Pour l’opposition, qui n’a plus aucune confiance en la parole de l’exécutif depuis longtemps, la cause est entendue : il s’agissait d’une manoeuvre du camp présidentiel pour permettre à Joseph Kabila de rester au pouvoir au-delà de la limite constitutionnelle de 2016. Et visiblement, une partie des Congolais partagent cette opinion. En descendant dans la rue malgré des affrontements meurtriers avec la police, manifestants et émeutiers ont fait traverser au chef de l’État la crise la plus sérieuse qu’il ait connue depuis sa réélection contestée, en 2011. Jusqu’au retrait de l’alinéa controversé du projet initial de réforme électorale.
Mais l’adoption d’une nouvelle loi électorale par l’Assemblée, le 25 janvier, ne règle pas toutes les critiques de l’opposition. Et le recensement s’annonce toujours particulièrement long et complexe. Dans le deuxième pays le plus vaste du continent, où les infrastructures, notamment routières, sont dans un état déplorable après deux décennies de guerres et d’instabilité, parvenir à identifier chacun des quelque 70 millions de Congolais jusque dans les plus denses forêts est un défi logistique considérable. Le projet, présenté par Adolphe Lumanu, directeur général de l’Office national d’identification de la population (Onip), prévoit la construction de bureaux et de centres de données dans chacune des 26 provinces, ainsi que la création d’un réseau de communication satellitaire indépendant reliant 245 sites.

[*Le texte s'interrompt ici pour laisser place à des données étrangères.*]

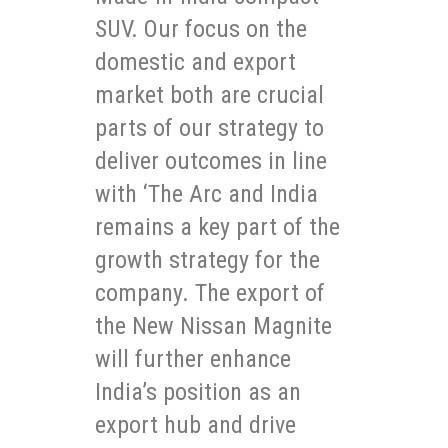
SUV. Our focus on the
domestic and export
market both are crucial
parts of our strategy to
deliver outcomes in line
with ‘The Arc and India
remains a key part of the
growth strategy for the
company. The export of
the New Nissan Magnite
will further enhance
India’s position as an
export hub and drive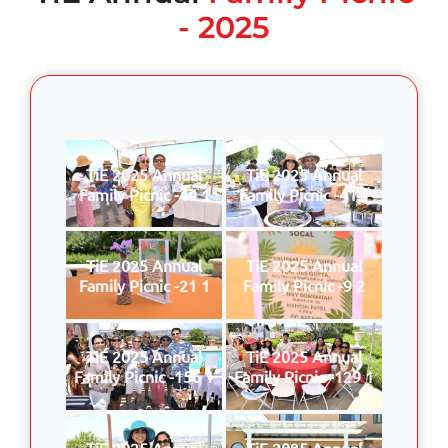
- 2025
TiE 2025 Annual
TiE 2025 Annual
Family Picnic -44 1
Family Picnic -41 1
TiE 2025 Annual
TiE 2025 Annual
Family Picnic -21 1
Family Picnic -9 2
TiE 2025 Annual
TiE 2025 Annual
Family Picnic -156 1
Family Picnic -129 1
TiE 2025 Annual
TiE 2025 Annual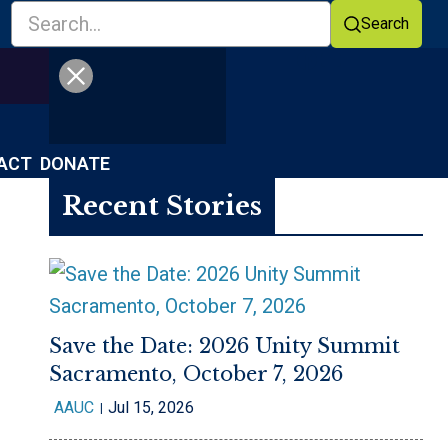
Search
Facebook
YouTube
ACT
DONATE
Recent Stories
Save the Date: 2026 Unity Summit
Sacramento, October 7, 2026
AAUC
Jul 15, 2026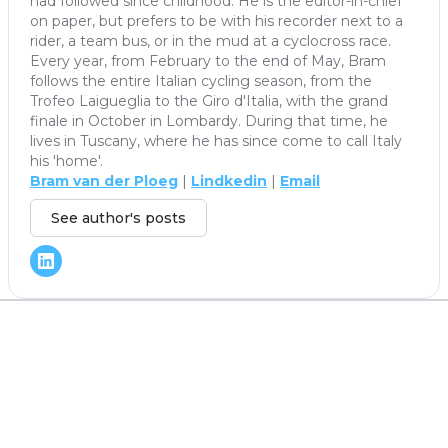
had followed since childhood. He is the editor-in-chief
on paper, but prefers to be with his recorder next to a
rider, a team bus, or in the mud at a cyclocross race.
Every year, from February to the end of May, Bram
follows the entire Italian cycling season, from the
Trofeo Laigueglia to the Giro d'Italia, with the grand
finale in October in Lombardy. During that time, he
lives in Tuscany, where he has since come to call Italy
his 'home'.
Bram van der Ploeg
|
Lindkedin
|
Email
See author's posts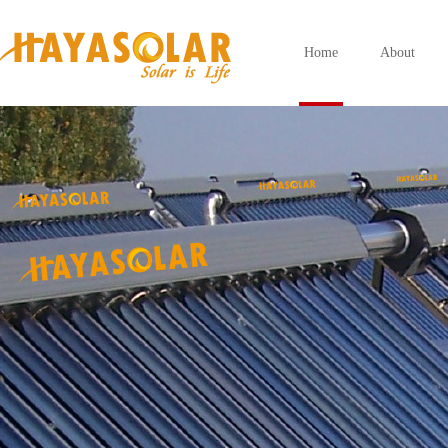
Home
About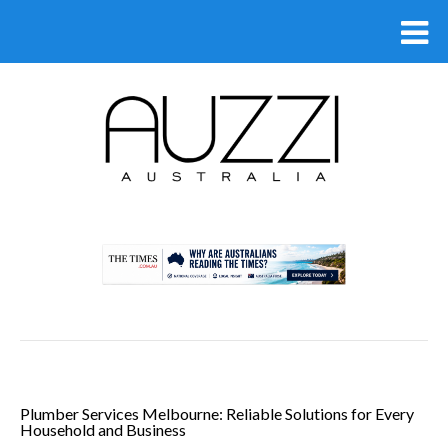
.
Plumber Services Melbourne: Reliable Solutions for Every
Household and Business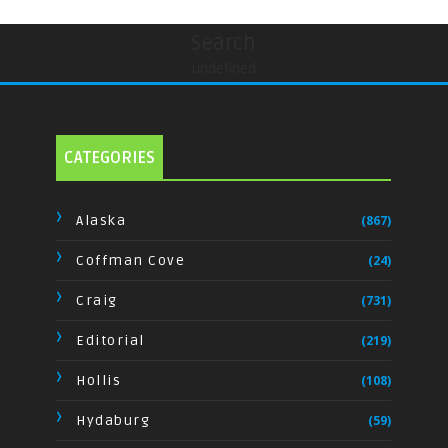
Search
undefined
CATEGORIES
Alaska
(867)
Coffman Cove
(24)
Craig
(731)
Editorial
(219)
Hollis
(108)
Hydaburg
(59)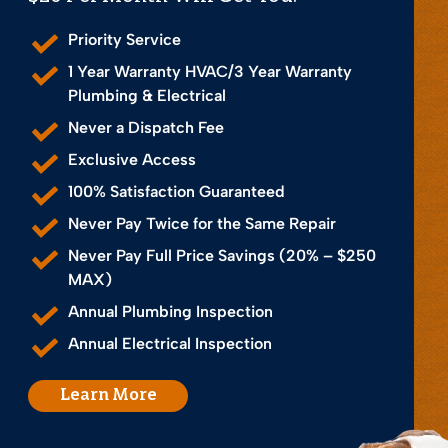
Priority Service
1 Year Warranty HVAC/3 Year Warranty
Plumbing & Electrical
Never a Dispatch Fee
Exclusive Access
100% Satisfaction Guaranteed
Never Pay Twice for the Same Repair
Never Pay Full Price Savings (20% – $250
MAX)
Annual Plumbing Inspection
Annual Electrical Inspection
Learn More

Le recensement doit coûter 500 millions de dollars
Combien de temps pourraient prendre ces opérations ? Les estimations d’experts indépendants varient entre vingt mois, pour les plus optimistes, et cinq ans… Le professeur Grégoire Kankwanda, qui travaillait déjà sur ce recensement à l’Institut national de la statistique en 2010, avait estimé qu’il durerait trois ans. Et dans une interview parue dans Jeune Afrique en décembre 2014, le président de la Commission électorale nationale indépendante (Ceni), l’abbé Apollinaire Malu Malu, s’était lui-même inquiété du "problème" que représentait le recensement pour le respect du calendrier électoral.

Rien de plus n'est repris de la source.